Het is nog niet voldoende bekend of manifeste depressie de oorzaak of het gevolg is van het serotoninetekort.Fluvoxamine wordt daarom voornamelijk voorgeschreven om depressie te behandelen.
Volgens de oorspronkelijke goedkeuring halverwege de jaren tachtig is het medicijn ook nadrukkelijk bedoeld om OCS te verbeteren. In de loop van andere toepassingen die veel verder gaan dan het oorspronkelijk onderzochte spectrum van ziekten, wordt het medicijn ook vaak gebruikt voor de therapie van angststoornissen, paniekaanvallen, posttraumatische stressstoornissen en sociale fobieën, evenals het prikkelbare darm syndroom. Zelfs met het gediagnosticeerde borderline-syndroom, dat kan worden geclassificeerd in het grensgebied tussen neurose en manifeste psychose, is behandeling met de SSRI fluvoxamine vrij gebruikelijk.
De empirische kennis heeft de overhand gekregen dat angststoornissen, die bijvoorbeeld kunnen uitgroeien tot een sociale fobie, ook gepaard gaan met een verlaagd serotonineniveau. Om de sociale fobie zelf te behandelen en zo de ontwikkeling van een aantal negatieve bijwerkingen te voorkomen, wordt het gebruik van fluvoxamine door veel artsen overwogen en soms de voorkeur.
Naast zijn effectiviteit wordt het medicijn vaak gewaardeerd om zijn relatief korte fysiologische halfwaardetijd van ongeveer 15 uur.
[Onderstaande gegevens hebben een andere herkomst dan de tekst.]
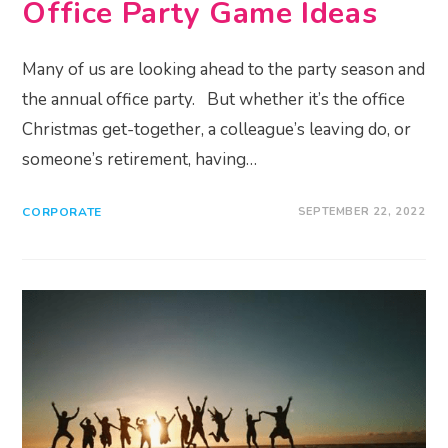
Office Party Game Ideas
Many of us are looking ahead to the party season and
the annual office party. But whether it’s the office
Christmas get-together, a colleague’s leaving do, or
someone’s retirement, having…
CORPORATE
SEPTEMBER 22, 2022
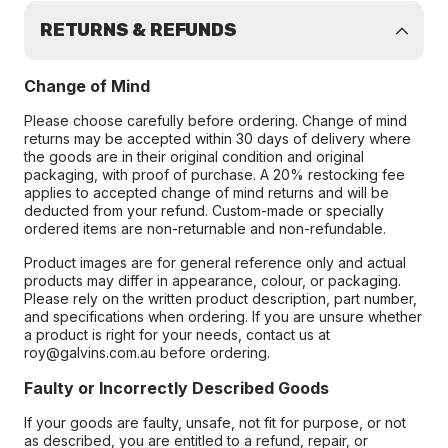
RETURNS & REFUNDS
Change of Mind
Please choose carefully before ordering. Change of mind
returns may be accepted within 30 days of delivery where
the goods are in their original condition and original
packaging, with proof of purchase. A 20% restocking fee
applies to accepted change of mind returns and will be
deducted from your refund. Custom-made or specially
ordered items are non-returnable and non-refundable.
Product images are for general reference only and actual
products may differ in appearance, colour, or packaging.
Please rely on the written product description, part number,
and specifications when ordering. If you are unsure whether
a product is right for your needs, contact us at
roy@galvins.com.au before ordering.
Faulty or Incorrectly Described Goods
If your goods are faulty, unsafe, not fit for purpose, or not
as described, you are entitled to a refund, repair, or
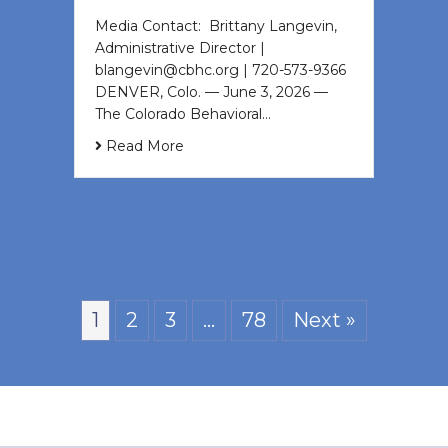
Media Contact: Brittany Langevin,
Administrative Director |
blangevin@cbhc.org | 720-573-9366
DENVER, Colo. — June 3, 2026 —
The Colorado Behavioral…
Read More
1
2
3
…
78
Next »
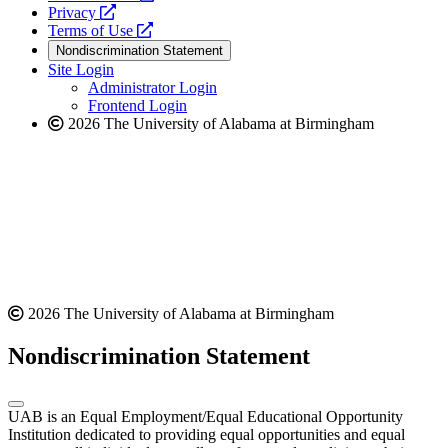
opens
a
Privacy
a
opens
new
Terms of Use
new
a
website
Nondiscrimination Statement
website
new
Site Login
website
Administrator Login
Frontend Login
2026 The University of Alabama at Birmingham
2026 The University of Alabama at Birmingham
Nondiscrimination Statement
UAB is an Equal Employment/Equal Educational Opportunity
Institution dedicated to providing equal opportunities and equal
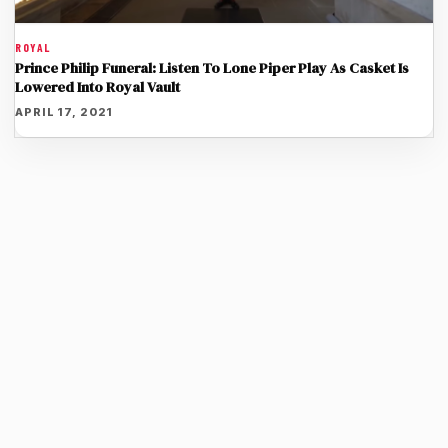
ROYAL
Prince Philip Funeral: Listen To Lone Piper Play As Casket Is
Lowered Into Royal Vault
APRIL 17, 2021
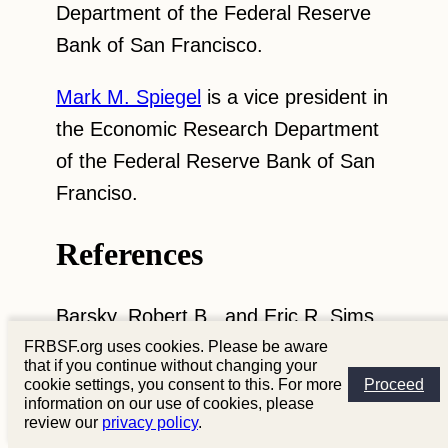
Department of the Federal Reserve
Bank of San Francisco.
Mark M. Spiegel
is a vice president in
the Economic Research Department
of the Federal Reserve Bank of San
Franciso.
References
Barsky, Robert B., and Eric R. Sims.
2012. “Information, Animal Spirits,
FRBSF.org uses cookies. Please be aware
that if you continue without changing your
and the Meaning of Innovations in
cookie settings, you consent to this. For more
Proceed
information on our use of cookies, please
Consumer Confidence.”
American
review our
privacy policy
.
Economic Review
102(4), pp. 1,343–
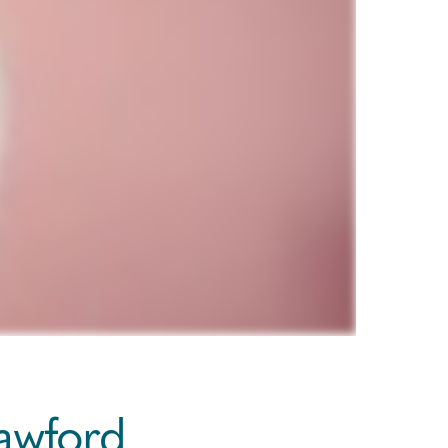
rawford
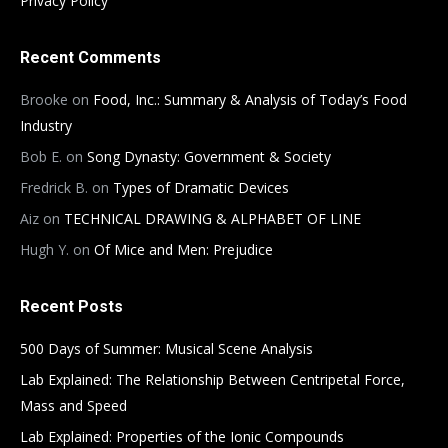
Privacy Policy
Recent Comments
Brooke
on
Food, Inc.: Summary & Analysis of Today’s Food
Industry
Bob E.
on
Song Dynasty: Government & Society
Fredrick B.
on
Types of Dramatic Devices
Aiz
on
TECHNICAL DRAWING & ALPHABET OF LINE
Hugh Y.
on
Of Mice and Men: Prejudice
Recent Posts
500 Days of Summer: Musical Scene Analysis
Lab Explained: The Relationship Between Centripetal Force,
Mass and Speed
Lab Explained: Properties of the Ionic Compounds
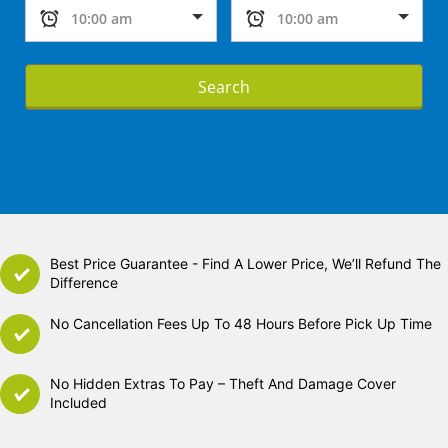
Search
Best Price Guarantee - Find A Lower Price, We’ll Refund The
Difference
No Cancellation Fees Up To 48 Hours Before Pick Up Time
No Hidden Extras To Pay – Theft And Damage Cover
Included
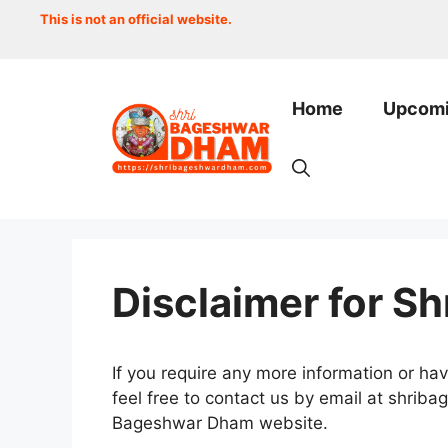
Skip
This is not an official website.
to
content
Home
Upcomi
Disclaimer for S
If you require any more information or hav
feel free to contact us by email at shri
Bageshwar Dham website.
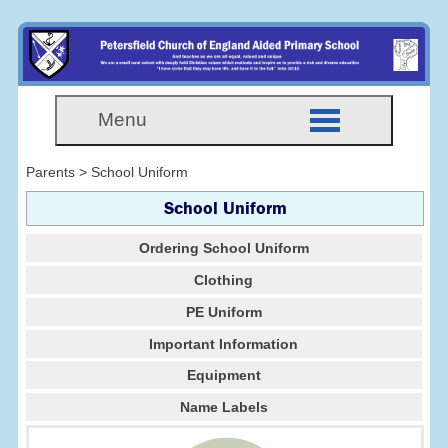
Menu
Parents > School Uniform
School Uniform
Ordering School Uniform
Clothing
PE Uniform
Important Information
Equipment
Name Labels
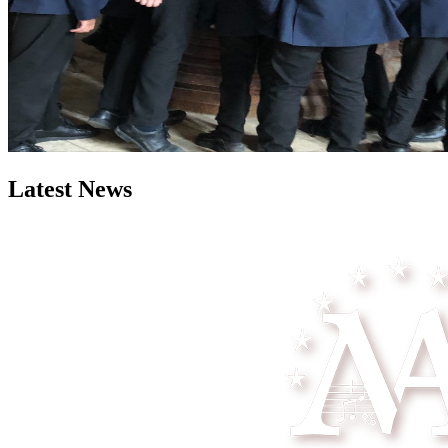
Latest News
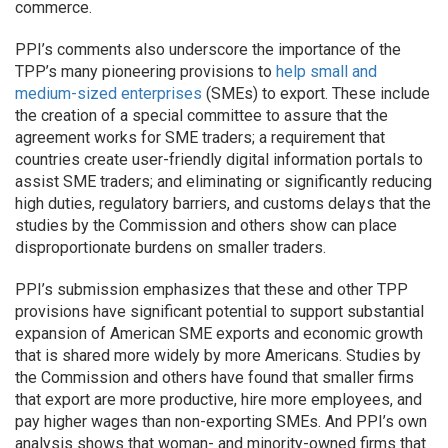
commerce.
PPI’s comments also underscore the importance of the
TPP’s many pioneering provisions to
help small and
medium-sized enterprises
(SMEs) to export. These include
the creation of a special committee to assure that the
agreement works for SME traders; a requirement that
countries create user-friendly digital information portals to
assist SME traders; and eliminating or significantly reducing
high duties, regulatory barriers, and customs delays that the
studies by the Commission and others show can place
disproportionate burdens on smaller traders.
PPI’s submission emphasizes that these and other TPP
provisions have significant potential to support substantial
expansion of American SME exports and economic growth
that is shared more widely by more Americans. Studies by
the Commission and others have found that smaller firms
that export are more productive, hire more employees, and
pay higher wages than non-exporting SMEs. And PPI’s own
analysis shows that woman- and minority-owned firms that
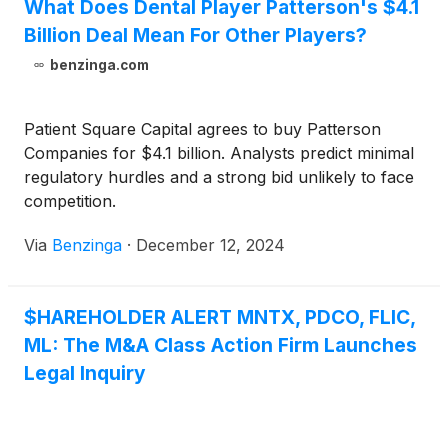
What Does Dental Player Patterson's $4.1
Billion Deal Mean For Other Players?
benzinga.com
Patient Square Capital agrees to buy Patterson
Companies for $4.1 billion. Analysts predict minimal
regulatory hurdles and a strong bid unlikely to face
competition.
Via
Benzinga
·
December 12, 2024
$HAREHOLDER ALERT MNTX, PDCO, FLIC,
ML: The M&A Class Action Firm Launches
Legal Inquiry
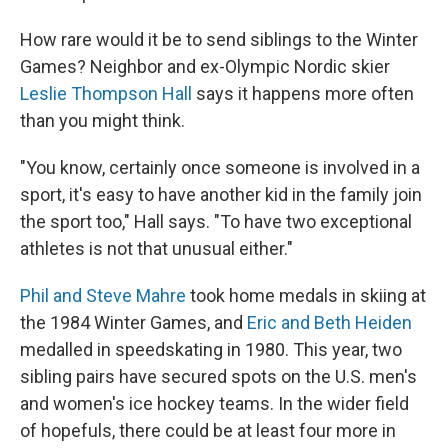
How rare would it be to send siblings to the Winter
Games? Neighbor and ex-Olympic Nordic skier
Leslie Thompson Hall
says it happens more often
than you might think.
"You know, certainly once someone is involved in a
sport, it's easy to have another kid in the family join
the sport too," Hall says. "To have two exceptional
athletes is not that unusual either."
Phil and Steve Mahre
took home medals in skiing at
the 1984 Winter Games, and
Eric and Beth Heiden
medalled in speedskating in 1980. This year, two
sibling pairs have secured spots on the U.S. men's
and women's ice hockey teams. In the wider field
of hopefuls, there could be at least four more in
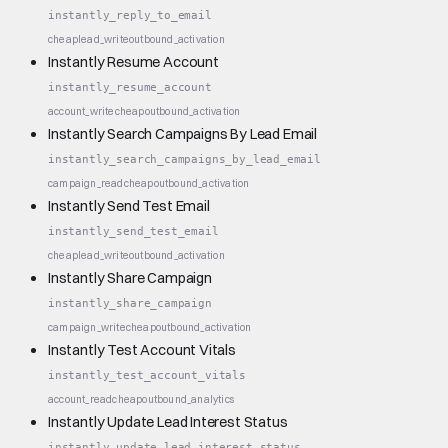
instantly_reply_to_email
cheap
lead_write
outbound_activation
Instantly Resume Account
instantly_resume_account
account_write
cheap
outbound_activation
Instantly Search Campaigns By Lead Email
instantly_search_campaigns_by_lead_email
campaign_read
cheap
outbound_activation
Instantly Send Test Email
instantly_send_test_email
cheap
lead_write
outbound_activation
Instantly Share Campaign
instantly_share_campaign
campaign_write
cheap
outbound_activation
Instantly Test Account Vitals
instantly_test_account_vitals
account_read
cheap
outbound_analytics
Instantly Update Lead Interest Status
instantly_update_lead_interest_status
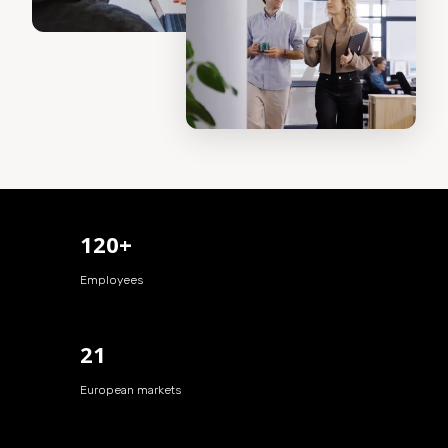
120+
Employees
21
European markets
Door de korte halfwaardetijd kan binnen enkele dagen snel worden overgeschakeld op een alternatief psychotroop geneesmiddel als een intolerantie voor het middel wordt vastgesteld.
Uw medicatie vindt u hier
➔ Medicijnen om de zenuwen te kalmeren en te versterkenRisico's en bijwerkingen
Fluvoxamine grijpt, net als andere remmers van selectieve serotonineremmers, in op het metabolisme van monoaminen op een relatief ongevoelige, eenzijdige en systemische manier. Er is een eenzijdige toename van de serotonineconcentratie in het zenuwstelsel, zonder dat de gerelateerde systemische effecten op veel relevante metabolische processen volledig worden begrepen.
Ondanks de onbetwiste successen van de behandeling om een aantal psychopathologische aandoeningen te verbeteren, gaat het gebruik van fluvoxamine vaak gepaard met ongewenste bijwerkingen. Na inname van fluvoxamine kunnen angst, sufheid, tremoren en slaapproblemen optreden. Er is ook vaak een verhoging van de hartslag, evenals zweten en overgevoeligheidsreacties van de huid.
Het serotoninesyndroom, een toxisch overaanbod van serotonine, kan zich ontwikkelen, vooral in combinatie met geneesmiddelen die anders de serotoninespiegel verhogen. Het serotoninesyndroom gaat meestal gepaard met verminderd bewustzijn, spierstijfheid, tremoren en koorts en vereist onmiddellijke medische aandacht.